En democracia, hay varias conclusiones obvias. La conclusión cero es que cualquier fórmula razonable gira en torno al PSOE, no sólo por sus resultados en escaños, casi doble que el segundo e igual a la suma con el tercero, sino por su centralidad en el arco político (incluso por su moderado izquierdismo, ya que el conjunto de la ciudadanía también se inclina hacia ahí). Nada, ni a su izquierda ni a su derecha, podría sumar mas votos sin los socialistas que con ellos, y una coalición-pinza puede funcionar, y todavía es muy posible que lo haga, para impedir la formación de gobierno y forzar nuevas elecciones, aunque para algunos de sus socios puedan resultar suicidas, pero de ninguna manera para formar gobierno. A partir de aquí, hay cuatro conclusiones más sobre las posible coaliciones.
La primera es que el gobierno ideal sería una coalición de PSOE, Ciudadanos y Podemos, tal vez difícil de gestionar pero la más próxima al elector medio en 2019, apenas a 0.2 puntos del centro de gravedad. Esto ya se intentó tras las elecciones de 2016, pero fue imposible por la prepotencia aventurera, sectaria y electoralista de Podemos, y el fiasco trajo como consecuencia la recuperación de la derecha; hoy es inviable por el no cerrado de Ciudadanos, convencido de que su futuro está en competir por el electorado del PP, pero, si así no fuera, estaría por ver si Podemos no volvía por sus fueros. La convivencia entre C’s y UP sería difícil, pero podrían confluir en la demanda de una reforma del sistema electoral y otros elementos del “régimen del 78”, y su contrapeso recíproco podría, paradójicamente, ser un elemento de equilibrio para un gobierno tripartito.

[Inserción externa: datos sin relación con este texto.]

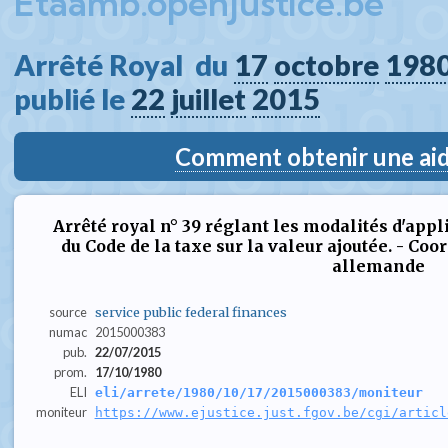
Etaamb.openjustice.be
Arrêté Royal  du 
17
octobre
198
publié le 
22
juillet
2015
Comment obtenir une aide
Arrêté royal n° 39 réglant les modalités d'appli
du Code de la taxe sur la valeur ajoutée. - Co
allemande
source
service public federal finances
numac
2015000383
pub.
22/07/2015
prom.
17/10/1980
ELI
eli/arrete/1980/10/17/2015000383/moniteur
moniteur
https://www.ejustice.just.fgov.be/cgi/articl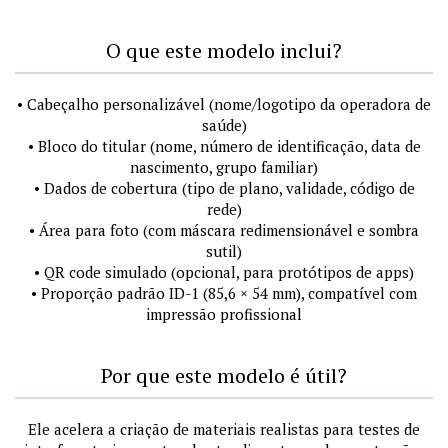
O que este modelo inclui?
• Cabeçalho personalizável (nome/logotipo da operadora de
saúde)
• Bloco do titular (nome, número de identificação, data de
nascimento, grupo familiar)
• Dados de cobertura (tipo de plano, validade, código de
rede)
• Área para foto (com máscara redimensionável e sombra
sutil)
• QR code simulado (opcional, para protótipos de apps)
• Proporção padrão ID-1 (85,6 × 54 mm), compatível com
impressão profissional
Por que este modelo é útil?
Ele acelera a criação de materiais realistas para testes de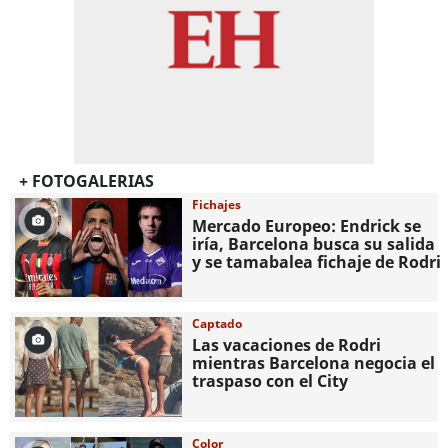
+ FOTOGALERIAS
Fichajes
Mercado Europeo: Endrick se
iría, Barcelona busca su salida
y se tamabalea fichaje de Rodri
Captado
Las vacaciones de Rodri
mientras Barcelona negocia el
traspaso con el City
Color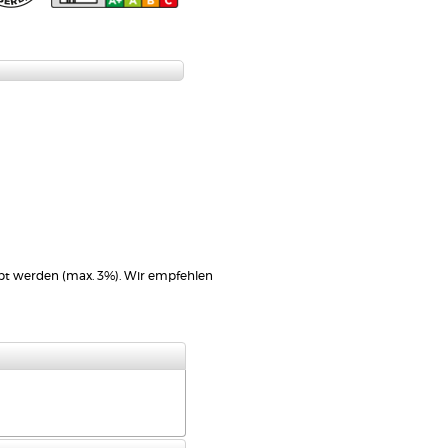
t werden (max. 3%). Wir empfehlen
)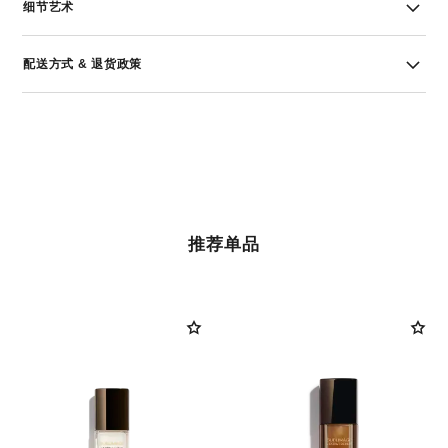
细节艺术
配送方式 & 退货政策
推荐单品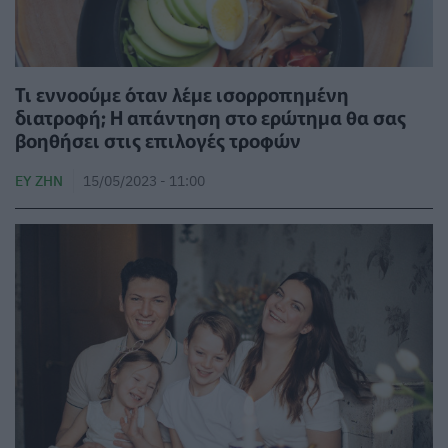
Τι εννοούμε όταν λέμε ισορροπημένη
διατροφή; Η απάντηση στο ερώτημα θα σας
βοηθήσει στις επιλογές τροφών
ΕΥ ΖΗΝ
15/05/2023 - 11:00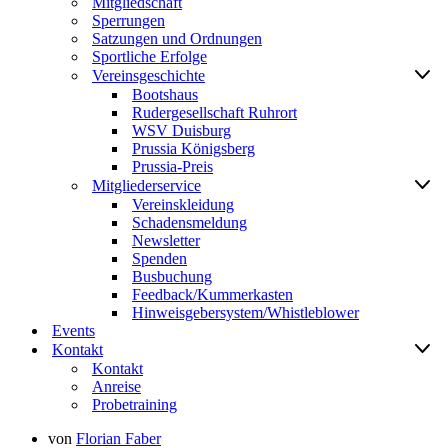
Mitgliedschaft
Sperrungen
Satzungen und Ordnungen
Sportliche Erfolge
Vereinsgeschichte
Bootshaus
Rudergesellschaft Ruhrort
WSV Duisburg
Prussia Königsberg
Prussia-Preis
Mitgliederservice
Vereinskleidung
Schadensmeldung
Newsletter
Spenden
Busbuchung
Feedback/Kummerkasten
Hinweisgebersystem/Whistleblower
Events
Kontakt
Kontakt
Anreise
Probetraining
von
Florian Faber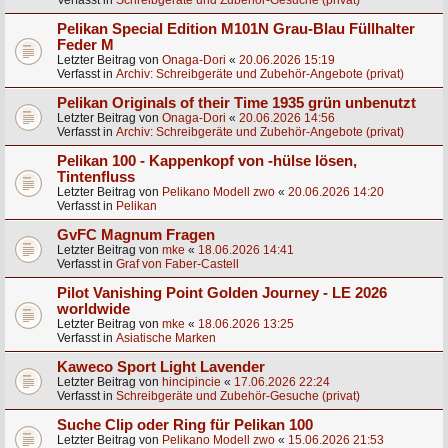
Verfasst in
Schreibgeräte und Zubehör-Gesuche (privat)
Pelikan Special Edition M101N Grau-Blau Füllhalter
Feder M
Letzter Beitrag von
Onaga-Dori
«
20.06.2026 15:19
Verfasst in
Archiv: Schreibgeräte und Zubehör-Angebote (privat)
Pelikan Originals of their Time 1935 grün unbenutzt
Letzter Beitrag von
Onaga-Dori
«
20.06.2026 14:56
Verfasst in
Archiv: Schreibgeräte und Zubehör-Angebote (privat)
Pelikan 100 - Kappenkopf von -hülse lösen,
Tintenfluss
Letzter Beitrag von
Pelikano Modell zwo
«
20.06.2026 14:20
Verfasst in
Pelikan
GvFC Magnum Fragen
Letzter Beitrag von
mke
«
18.06.2026 14:41
Verfasst in
Graf von Faber-Castell
Pilot Vanishing Point Golden Journey - LE 2026
worldwide
Letzter Beitrag von
mke
«
18.06.2026 13:25
Verfasst in
Asiatische Marken
Kaweco Sport Light Lavender
Letzter Beitrag von
hincipincie
«
17.06.2026 22:24
Verfasst in
Schreibgeräte und Zubehör-Gesuche (privat)
Suche Clip oder Ring für Pelikan 100
Letzter Beitrag von
Pelikano Modell zwo
«
15.06.2026 21:53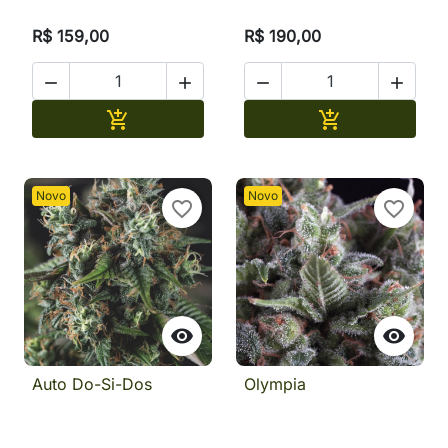
R$ 159,00
R$ 190,00




Adicionar
Adicionar


Novo
Novo
favorite_border
favorite_border


Auto Do-Si-Dos
Olympia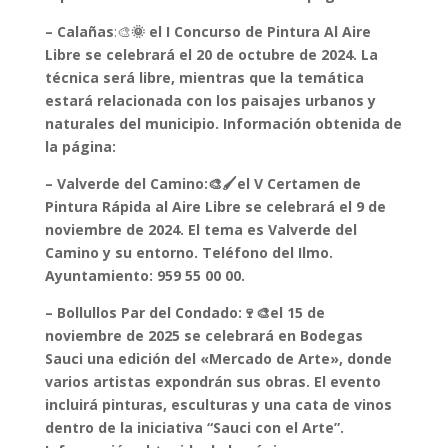
– Calañas
:🎨
🌞 el I Concurso de Pintura Al Aire
Libre se celebrará el 20 de octubre de 2024. La
técnica será libre, mientras que la temática
estará relacionada con los paisajes urbanos y
naturales del municipio. Información obtenida de
la página:
– Valverde del Camino:🎨🖌️el V Certamen de
Pintura Rápida al Aire Libre se celebrará el 9 de
noviembre de 2024. El tema es Valverde del
Camino y su entorno. Teléfono del Ilmo.
Ayuntamiento: 959 55 00 00.
– Bollullos Par del Condado:🍷🎨el 15 de
noviembre de 2025 se celebrará en Bodegas
Sauci una edición del «Mercado de Arte», donde
varios artistas expondrán sus obras. El evento
incluirá pinturas, esculturas y una cata de vinos
dentro de la iniciativa “Sauci con el Arte”.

La segunda es que la siguiente mejor opción sería una coalición PSOE-Ciudadanos, a 0.4 puntos por la derecha del centro de equilibrio, hoy factible porque la suma de los resultados de ambos ya arrojaría mayoría absoluta y sería la coalición más próxima al elector medio: C’s, cuya principal seña de identidad era la resistencia al nacionalismo secesionista, deberá explicar más temprano que tarde por qué ha dinamitado la vía que más fácilmente podría haber permitido ya un gobierno que pudiera prescindir de éste para la investidura.
La tercera, que gustará a pocos, es que la siguiente opción, antes que una coalición de izquierdas, de progreso o como se quiera llamar, sería la coalición PSOE-PP, algo más alejada del elector medio, a 0.8 puntos por la derecha, pero con mayoría suficiente para no depender de socios oportunistas. Gustaría a pocos, quiero decir, de los habituales indignados, los que desde la izquierda identifican a toda la derecha con Vox y a Vox con el fascismo, o los que desde la derecha presentan a la izquierda como eterno rehén de Bildu, etc. Dada la tradicional polarización de la política española, así como los riesgos de que fuera vista como una alianza sin principios del “antiguo régimen”, el último estertor del bipartidismo, sería problemática, y con seguridad “inaceptable” para buena parte de sus respectivas bases, pero no distinta de las alianzas entre democristianos y socialdemócratas en Alemania y otras grandes coaliciones en momentos de crisis.
La cuarta y última es que una coalición PSOE-UP, además de ser insuficiente y forzar al PSOE a buscar el apoyo o la no resistencia de algún otro partido (lo que quiere decir a su derecha, donde resulta más difícil precisamente por ello, o entre los nacionalismos y otros particularismos que no dudarán en exigir un precio oportunista), se sitúa más lejos del centro de gravedad que cualquiera de las anteriores y que un gobierno monocolor. La distancia no es ni mucho menos insalvable (1 punto por la izquierda) y es casi indistinguible de la que supondría el antes mencionado “gobierno de concentración” (0.8), pero ahí está y, a diferencia de este caso, no tendría fuera dos focos de oposición que hasta cierto punto se anulasen mutuamente sino un sólo, un bloque de derechas (incluida parte del nacionalismo, que también lo es en el sentido más tradicional), hoy con el riesgo añadido de estar dividida entre dos partidos, PP y C’s, que compiten ferozmente entre sí por representar a toda la derecha y que se esfuerzan por recomprar el espacio de Vox.
Una conclusión adicional, el corolario de las tres primeras, es que el pluripartidismo no ha traído lo que prometía sino todo lo contrario. En 2016 fue P’s quien hizo imposible una coalición con PSOE y C’s; ahora es C’s quien dice no desde el principio a estos dos posibles socios (y temo que, si no fuera C’s, sería P’s quien dijese no a un tripartito con “el partido del Ibex”, “marca blanca del PP”, o incluso aquellos iluminados socialistas, pocos pero veloces, que se apresuraron a cantar “¡Con Rivera no!”, en la misma noche electoral). La evidencia, aun paradójica, en el nuevo pluripartidismo es que los nuevos actores, C’s y P’s (hoy UP) no son menos partidistas y electoralistas que aquellos a quienes acusaban de tales, sino igual o más, empeñados como están en sus batallas dentro de cada uno de los dos presuntos grandes bandos, en los que siguen inmersos mientras España se ha ido moviendo al centro.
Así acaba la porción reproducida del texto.